Biotransformation: Tadalafil is predominantly metabolised by the cytochrome P450 (CYP) 3A4 isoform. The major circulating metabolite is the methylcatechol glucuronide. This metabolite is at least 13,000-fold less potent than tadalafil for PDE5. Consequently, it is not expected to be clinically active at observed metabolite concentrations.
Elimination: The mean oral clearance for tadalafil is 2.5 l/h and the mean half-life is 17.5 hours in healthy subjects. Tadalafil is excreted predominantly as inactive metabolites, mainly in the faeces (approximately 61% of the dose) and to a lesser extent in the urine (approximately 36% of the dose).
Linearity/non-Linearity: Tadalafil pharmacokinetics in healthy subjects are linear with respect to time and dose. Over a dose range of 2.5 to 20 mg, exposure (AUC) increases proportionally with dose. Steady-state plasma concentrations are attained within 5 days of once-daily dosing.

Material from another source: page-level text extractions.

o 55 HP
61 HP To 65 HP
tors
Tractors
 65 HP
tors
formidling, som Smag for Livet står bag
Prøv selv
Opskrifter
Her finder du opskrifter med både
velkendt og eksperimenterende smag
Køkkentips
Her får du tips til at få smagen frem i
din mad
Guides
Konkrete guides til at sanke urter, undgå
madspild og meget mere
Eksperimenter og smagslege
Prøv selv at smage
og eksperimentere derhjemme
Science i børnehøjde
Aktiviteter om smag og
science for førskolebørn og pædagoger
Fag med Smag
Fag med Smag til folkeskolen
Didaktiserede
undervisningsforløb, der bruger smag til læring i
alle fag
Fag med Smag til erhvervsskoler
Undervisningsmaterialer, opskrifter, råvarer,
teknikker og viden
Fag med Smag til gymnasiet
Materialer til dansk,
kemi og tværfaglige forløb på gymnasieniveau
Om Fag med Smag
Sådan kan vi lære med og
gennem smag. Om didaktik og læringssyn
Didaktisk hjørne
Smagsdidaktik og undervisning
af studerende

Pharmacokinetics determined with a population approach in patients with erectile dysfunction are similar to pharmacokinetics in subjects without erectile dysfunction.
Special Populations: Elderly: Healthy elderly subjects (65 years or over), had a lower oral clearance of tadalafil, resulting in 25% higher exposure (AUC) relative to healthy subjects aged 19 to 45 years. This effect of age is not clinically significant and does not warrant a dose adjustment.
Renal insufficiency: In subjects with renal insufficiency, including those on hemodialysis, tadalafil exposure AUC was higher than in healthy subjects.
Hepatic insufficiency: Tadalafil exposure (AUC) in subjects with mild and moderate hepatic impairment (Child-Pugh Class A and B) is comparable to exposure in healthy subjects. No data are available in patients with severe hepatic impairment (Child-Pugh Class C).
Patients with diabetes: Tadalafil exposure (AUC) in patients with diabetes was approximately 19% lower than the AUC value for healthy subjects. This difference in exposure does not warrant a dose adjustment.
Toxicology: Preclinical safety data: Preclinical data reveal no special hazard for humans based on conventional studies of safety pharmacology, genotoxicity, carcinogenic potential, toxicity to reproduction.
There was no impairment of fertility in male and female rats. In dogs given tadalafil daily for 6 to 12 months at doses of 25 mg/kg/day and above, there were alterations to these seminiferous tubular epithelium that resulted in a decrease in spermatogenesis in some dogs (see Pharmacodynamics previously).